A complete answer includes every line below with the word "WELDING".

(Records contained in a dataset)
== Segment start ==
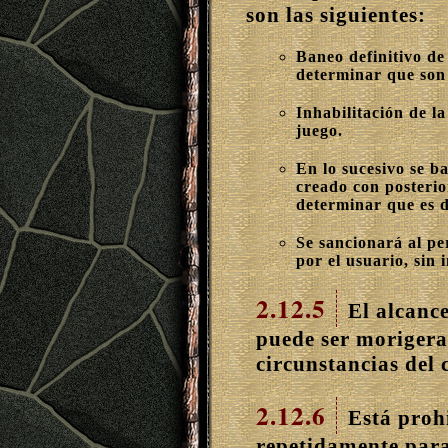
son las siguientes:
Baneo definitivo de
determinar que son
Inhabilitación de la
juego.
En lo sucesivo se b
creado con posterio
determinar que es d
Se sancionará al pe
por el usuario, sin
2.12.5
El alcance
puede ser morigera
circunstancias del 
2.12.6
Está prohi
repetidamente para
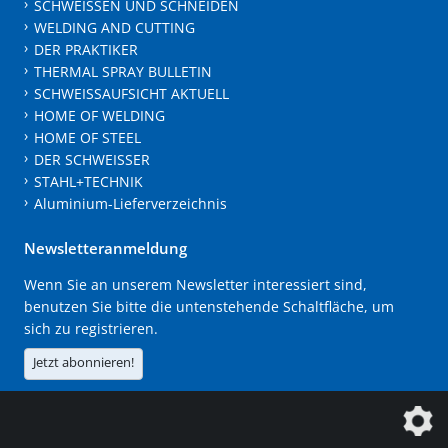
SCHWEISSEN UND SCHNEIDEN
WELDING AND CUTTING
DER PRAKTIKER
THERMAL SPRAY BULLETIN
SCHWEISSAUFSICHT AKTUELL
HOME OF WELDING
HOME OF STEEL
DER SCHWEISSER
STAHL+TECHNIK
Aluminium-Lieferverzeichnis
Newsletteranmeldung
Wenn Sie an unserem Newsletter interessiert sind,
benutzen Sie bitte die untenstehende Schaltfläche, um
sich zu registrieren.
Jetzt abonnieren!
Die DVS Media GmbH ist ein Unternehmen der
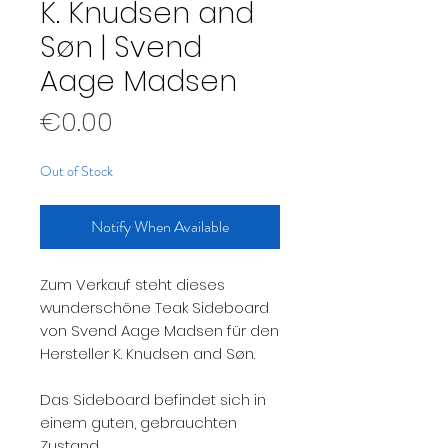
K. Knudsen and
Søn | Svend
Aage Madsen
Price
€0.00
Out of Stock
Notify When Available
Zum Verkauf steht dieses
wunderschöne Teak Sideboard
von Svend Aage Madsen für den
Hersteller K. Knudsen and Søn.
Das Sideboard befindet sich in
einem guten, gebrauchten
Zustand.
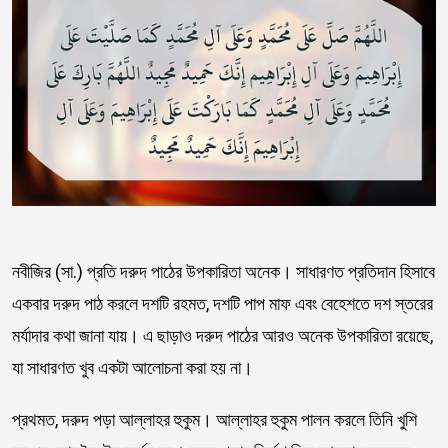
নবীজির (সা.) প্রতি দরুদ পাঠের উপকারিতা অনেক। সাধারণত প্রতিদান হিসাবে
একবার দরুদ পাঠ করলে দশটি রহমত, দশটি পাপ মাফ এবং বেহেশতে দশ স্তরের
মর্যাদার কথা জানা যায়। এ ছাড়াও দরুদ পাঠের আরও অনেক উপকারিতা রয়েছে,
যা সাধারণত খুব একটা আলোচনা করা হয় না।
প্রথমত, দরুদ পড়া আল্লাহর হুকুম। আল্লাহর হুকুম পালন করলে তিনি খুশি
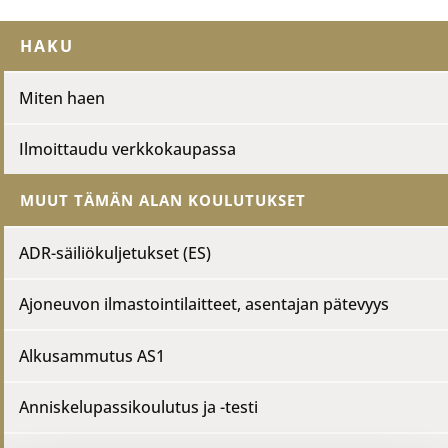
HAKU
Miten haen
Ilmoittaudu verkkokaupassa
MUUT TÄMÄN ALAN KOULUTUKSET
ADR-säiliökuljetukset (ES)
Ajoneuvon ilmastointilaitteet, asentajan pätevyys
Alkusammutus AS1
Anniskelupassikoulutus ja -testi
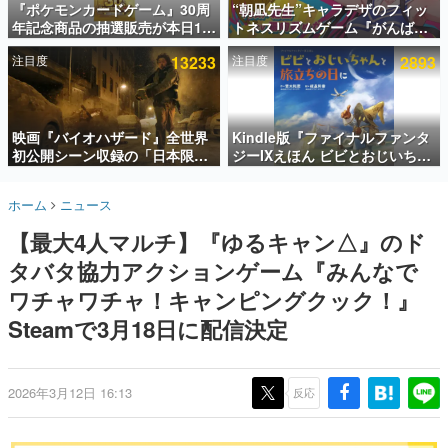
『ポケモンカードゲーム』30周
“朝凪先生”キャラデザのフィッ
年記念商品の抽選販売が本日12
トネスリズムゲーム『がんば
インタビュー
時より開始。拡張パック「30th
れ！チアリズム』Steamストア
注目度
13233
注目度
2893
CELEBRATION」のボックス
ページが公開。キャラクターの
連載・特集一覧
に、「プレミアムデッキセット
CVは陽向葵ゅかさん
エーフィ・ブラッキー」
殿堂入り記事
「FUTURISTIC BOX」の計3商
SNS拡散数が数千以上！ ページビュー数万以上！ などな
品
映画『バイオハザード』全世界
Kindle版『ファイナルファンタ
ど。多くの人々に読まれた、電ファミ渾身の“殿堂入り”記
初公開シーン収録の「日本限
ジーIXえほん ビビとおじいちゃ
事をまとめました。
定」予告映像が解禁。バイオの
んと旅立ちの日に』が半額の
日（8月10日）にあわせて、
「660円」となるセールが開催
ゲームの企画書
ホーム
ニュース
「ラクーンシティ総合病院」へ
中。原作スタッフの青木和彦氏
名作ゲームクリエイターの方々に製作時のエピソードをお
聞きし、ヒットする企画（ゲーム）とは何か？を探ってい
行く配達人の姿が披露
と板鼻利幸氏による「ビビ」の
【最大4人マルチ】『ゆるキャン△』のド
きます。
前日譚
タバタ協力アクションゲーム『みんなで
赫本
この物語を解いてはいけない。『赫本』は、〈試験問題〉
ワチャワチャ！キャンピングクック！』
の形をした短編ホラー小説集です。
Steamで3月18日に配信決定
新世代に訊く
これからのデジタルゲーム市場を担う若きクリエイター達
の姿を追い、彼らのルーツと情熱を探っていきます。
2026年3月12日 16:13
反応
ゲーム世代の作家たち
ゲームに多大な影響を受けた作家さんに取材し、ゲームが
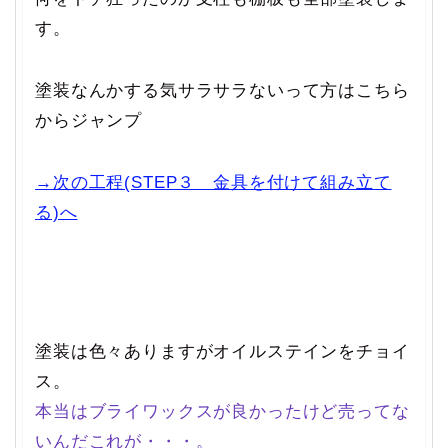
す。
塗装なんかする気サラサラないって方はこちら
からジャンプ
→次の工程(STEP３ 金具を付けて組み立て
る)へ
塗装は色々ありますがオイルステインをチョイ
ス。
本当はブライワックスが良かったけど売ってな
いんだこれが・・・。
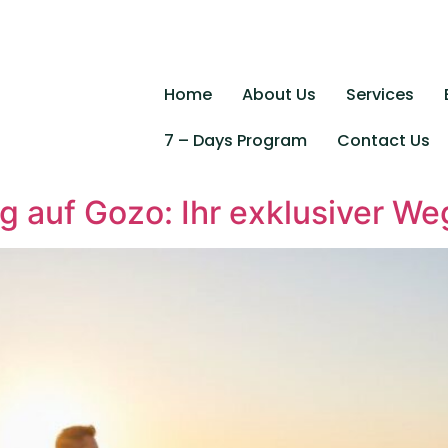
Home
About Us
Services
7 – Days Program
Contact Us
 auf Gozo: Ihr exklusiver Weg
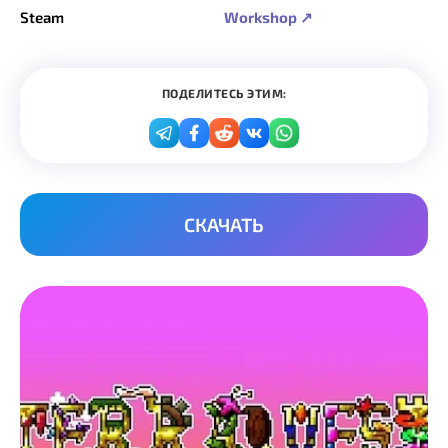
Steam
Workshop ↗
ПОДЕЛИТЕСЬ ЭТИМ:
СКАЧАТЬ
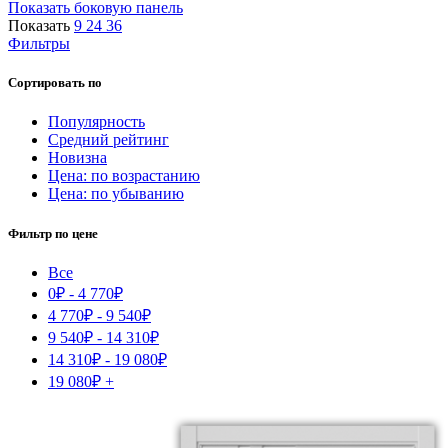
Показать боковую панель
Показать
9
24
36
Фильтры
Сортировать по
Популярность
Средний рейтинг
Новизна
Цена: по возрастанию
Цена: по убыванию
Фильтр по цене
Все
0
₽
-
4 770
₽
4 770
₽
-
9 540
₽
9 540
₽
-
14 310
₽
14 310
₽
-
19 080
₽
19 080
₽
+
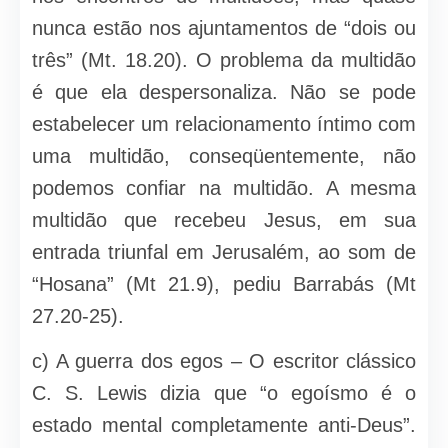
nunca estão nos ajuntamentos de “dois ou
três” (Mt. 18.20). O problema da multidão
é que ela despersonaliza. Não se pode
estabelecer um relacionamento íntimo com
uma multidão, conseqüentemente, não
podemos confiar na multidão. A mesma
multidão que recebeu Jesus, em sua
entrada triunfal em Jerusalém, ao som de
“Hosana” (Mt 21.9), pediu Barrabás (Mt
27.20-25).
c) A guerra dos egos – O escritor clássico
C. S. Lewis dizia que “o egoísmo é o
estado mental completamente anti-Deus”.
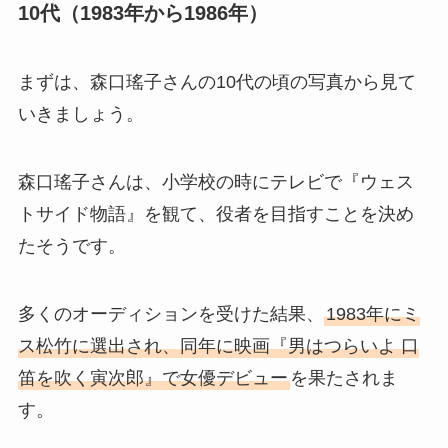
10代（1983年から1986年）
まずは、森口瑤子さんの10代の頃の写真から見て
いきましょう。
森口瑤子さんは、小学校の時にテレビで『ウェス
トサイド物語』を観て、役者を目指すことを決め
たそうです。
多くのオーディションを受けた結果、
1983年にミ
ス松竹に選出され、同年に映画『男はつらいよ 口
笛を吹く寅次郎』で女優デビュー
を果たされま
す。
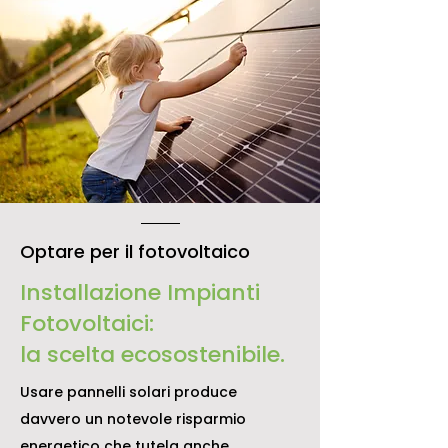
Optare per il fotovoltaico
Installazione Impianti
Fotovoltaici:
la scelta ecosostenibile.
Usare pannelli solari produce
davvero un notevole risparmio
energetico che tutela anche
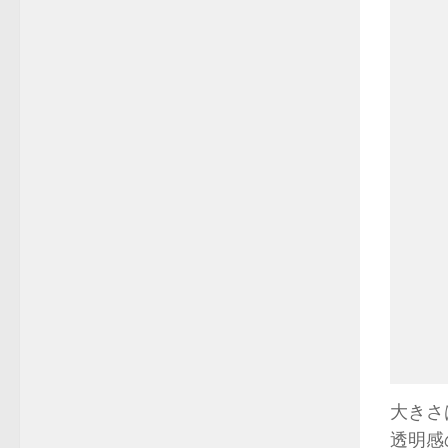
大きさ
透明感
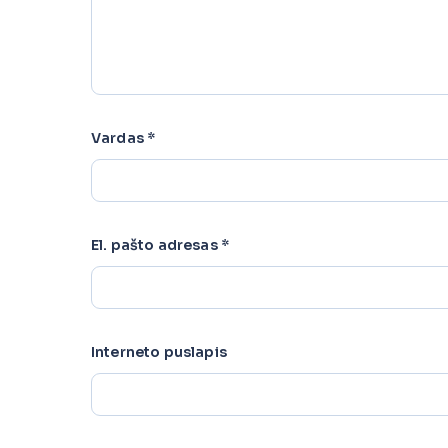
Vardas
*
El. pašto adresas
*
Interneto puslapis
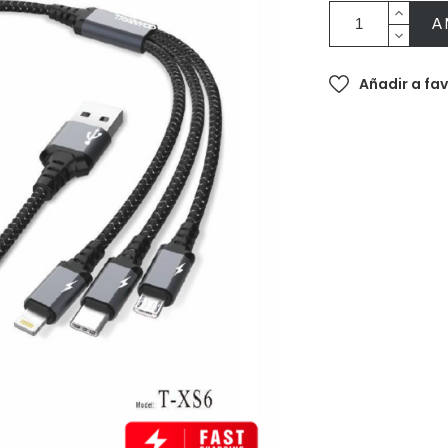
A
Añadir a fa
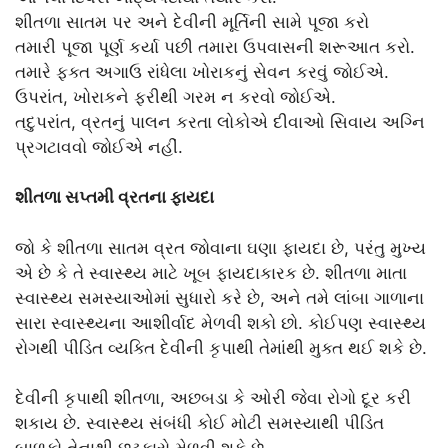
શીતળા સાતમ પર અને દેવીની મૂર્તિની સામે પૂજા કરો
તમારી પૂજા પૂર્ણ કર્યા પછી તમારા ઉપવાસની શરૂઆત કરો.
તમારે ફક્ત અગાઉ રાંધેલા ખોરાકનું સેવન કરવું જોઈએ.
ઉપરાંત, ખોરાકને ફરીથી ગરમ ન કરવો જોઈએ.
તદુપરાંત, વ્રતનું પાલન કરતા લોકોએ દીવાઓ સિવાય અગ્નિ
પ્રગટાવવો જોઈએ નહીં.
શીતળા સપ્તમી વ્રતના ફાયદા
જો કે શીતળા સાતમ વ્રત જોવાના ઘણા ફાયદા છે, પરંતુ મુખ્ય
એ છે કે તે સ્વાસ્થ્ય માટે ખૂબ ફાયદાકારક છે. શીતળા માતા
સ્વાસ્થ્ય સમસ્યાઓમાં સુધારો કરે છે, અને તમે લાંબા ગાળાના
સારા સ્વાસ્થ્યના આશીર્વાદ મેળવી શકો છો. કોઈપણ સ્વાસ્થ્ય
રોગથી પીડિત વ્યક્તિ દેવીની કૃપાથી તેમાંથી મુક્ત થઈ શકે છે.
દેવીની કૃપાથી શીતળા, અછબડા કે ઓરી જેવા રોગો દૂર કરી
શકાય છે. સ્વાસ્થ્ય સંબંધી કોઈ મોટી સમસ્યાથી પીડિત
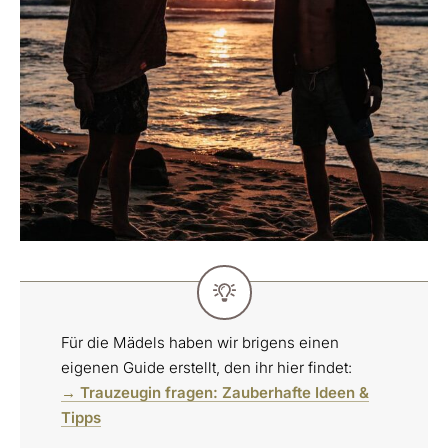
Für die Mädels haben wir brigens einen
eigenen Guide erstellt, den ihr hier findet:
→
Trauzeugin fragen: Zauberhafte Ideen &
Tipps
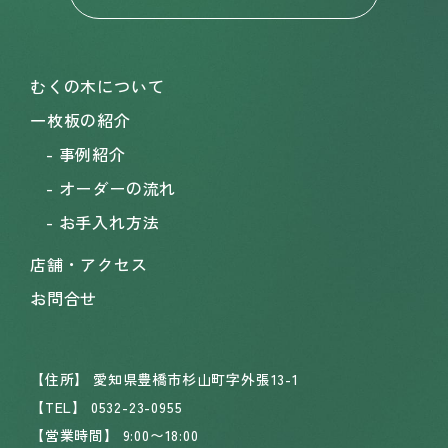
むくの木について
一枚板の紹介
事例紹介
オーダーの流れ
お手入れ方法
店舗・アクセス
お問合せ
【住所】
愛知県豊橋市杉山町字外張13-1
【TEL】
0532-23-0955
【営業時間】
9:00〜18:00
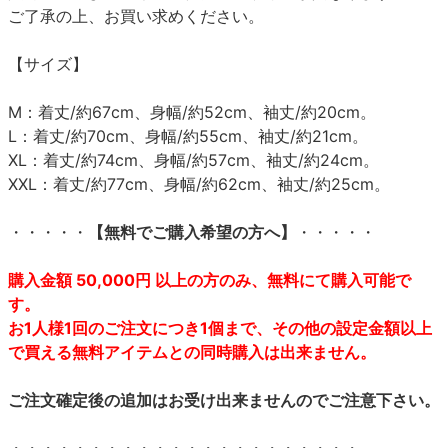
ご了承の上、お買い求めください。
【サイズ】
M：着丈/約67cm、身幅/約52cm、袖丈/約20cm。
L：着丈/約70cm、身幅/約55cm、袖丈/約21cm。
XL：着丈/約74cm、身幅/約57cm、袖丈/約24cm。
XXL：着丈/約77cm、身幅/約62cm、袖丈/約25cm。
・・・・・
【無料でご購入希望の方へ】
・・・・・
購入金額 50,000円 以上の方のみ、無料にて購入可能で
す。
お1人様1回のご注文につき1個まで、その他の設定金額以上
で買える無料アイテムとの同時購入は出来ません。
ご注文確定後の追加はお受け出来ませんのでご注意下さい。
・・・・・・・・・・・・・・・・・・・・・・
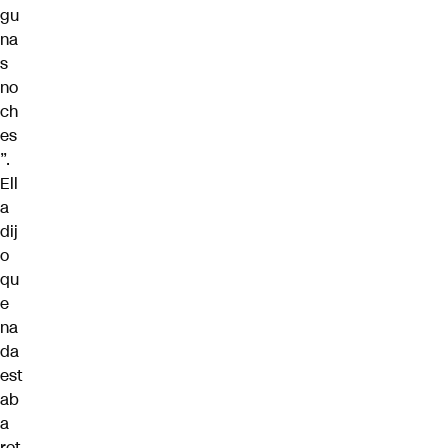
gu
na
s
no
ch
es
”.
Ell
a
dij
o
qu
e
na
da
est
ab
a
rot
== Segment end ==
Task result =
WELDING AND CUTTING
HOME OF WELDING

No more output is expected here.